市販の(レンタルを含みます)DVDには、コピープロテクトがかけられていることがほとんどです。このようなDVDを個人的に保存する目的でリッピングする行為は、以前は私的利用(著30条1項)の範囲であれば複製権侵害とはなりませんでしたが、2012年の著作権法改正により、複製権を侵害することとなりました(著30条1項2号)。

そして、リッピングソフトなどを提供した人には、刑事罰が科せられることになりました。

著作権法第120条の2第1項
次の各号のいずれかに該当する者は、三年以下の懲役若しくは三百万円以下の罰金に処し、又はこれを併科する。
一  (略…)技術的保護手段の回避を行うことをその機能とするプログラム(…略…)を公衆送信し、若しくは送信可能化する行為(…略…)をした者

この罪は親告罪ではないので、著作権者がどのような者であるかを考慮する必要はありません(権利者に告訴の協力を依頼するまでもなく検察が勝手に起訴すればいいのです)。今回はこの条文が初めて適用されたという報道がなされており、実際にそうなのだと思います(本当に初めてなのかは調べていなのでわかりませんが)。これまでリッピングソフトの譲渡は不正競争防止法違反として対応していました。今回改正後の条文が初めて使われたということで、(あくまで立件されていない段階ですが)先例的な価値があると言えそうです。

余談ですが・・・

実際に適用された事例を見て、著120条の2第1号が改正された意義は大きいと感じます。

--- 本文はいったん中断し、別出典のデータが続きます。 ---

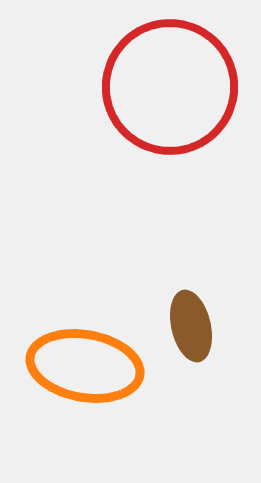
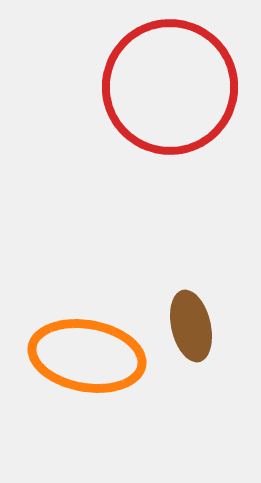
orange ellipse: moved 2 px right, 10 px up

もしこの条文がなければ、従来のカラオケ法理を利用して判断するしかないケースでしょう。しかしDVDのリッピングは、複製権侵害として損害賠償などの民事上の責任は負うものの、刑事罰の対象とはなっていません(著119条1項括弧書)。

とすると、(カラオケ法理を適用したときにリッピングソフトの提供が間接侵害なのか直接侵害なのかで議論はあるでしょうが、いずれにせよ)直接侵害をするエンドユーザの行為が刑事罰の対象ではないのに、リッピングソフトを提供する者だけが刑事罰の対象となるとするのは、刑法の原則からみて容易には受け入れられない解釈だと思われます。なのでこの条文を設けておく価値があるのだと思います。

リンクを張った人

今回の事件で何よりも大きな衝撃があるのは、このWebサイトにリンクを張った人(3人)までもが逮捕されていることです。

事案の概要としては、逮捕された3人のうち1人はDVDコピー関連本を出版する出版社の従業員であり、他の2人は編集プロダクションの従業員であるようです出典。彼らはDVDのコピーに関する本を出版しており、そこにDVDShrinkのダウンロードができるURL(本件とは無関係)を掲載していました。ところがそのサイトがDVDShrinkのアップロードを中止したため、DVDShrinkのダウンロードができる他のサイト(本件)のURLを発見し、自社のWebサイトからリンクを張っていました。この行為が、著作権法違反を幇助するとして逮捕されました。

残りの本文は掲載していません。